きみの瞳に映る空が、永遠に輝きますように
放課後、私はいつものようにお見舞いへ向かった。
勿論、その日も会えないことを覚悟して、院内に足を踏み入れた。
エレベーターに向かっていると、売店の近くで買い物に向かっていた透真くんの母親に会い、呼び止められた。
「蒼来ちゃん、いつもお見舞いに来てくれてありがとう」
「いえ、私が勝手に来ているだけなので、これはただの自己満足ですよ」
「そうなのね、でも、有難いわ。透真は今日、意識が戻って一般病棟に移れたの。503号室だからもしよかったら行ってあげてほしいな」
透真くんに会えることが嬉しくて、すぐに礼を言ってその場を立ち去った。
何よりも、意識が戻ったということが嬉しくて、数日前の会話が最後にならなくてよかった、と思う。

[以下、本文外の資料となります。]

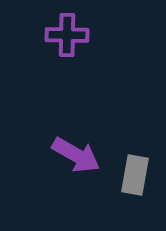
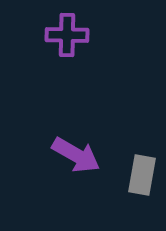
gray rectangle: moved 7 px right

透真くんの病室は一人部屋で、ノックをして病室に入ると無理して笑って私を見た。
「来てくれたんだ」
透真くんはそう言い、椅子に座りなよ、と加えた。
私はその言葉に甘えてパイプ椅子に座ると、ホッとして思わず目が潤んだ。
「無事でよかった」
「蒼来も無事でよかった」
「私はまだ大丈夫だよ」
「俺もまだ大丈夫だ」
同じ言葉の繰り返しのようだったが、今は透真くんが無事だったことが幸せでこの時間が幸せだった。
「花火には絶対間に合わせるかな」
透真くんはいつものように得意げに笑って見せるが、今回ばかりは無理をしてほしくなかった。
それがたとえ最後の機会だったとしても。
「無理しなくていいよ」
「いいだろ、もう最後になるかもしれないし」
透真くんは淡々とそう言った。
もしかすると透真くんも余命宣告を受けたのではないかと思った。
とはいえ、その話は私には分からなかったし、透真くんの口から聞くまでは私が介入すべきではないものだ。
そのため、それに関しての思考を止めた。
「分かった、楽しみにしているね」
それから数分雑談をしたところで私は病室を出た。
意識が回復したばかりの透真くんに気を遣わせたくはなかったし、今はゆっくりしてもらいたかった。
連絡先を持っていた方が何かと便利だろうから交換しようと思ったが、気付いた時には既に病院を出ていたためにまた明日お見舞いに行って聞こうと切り替えた。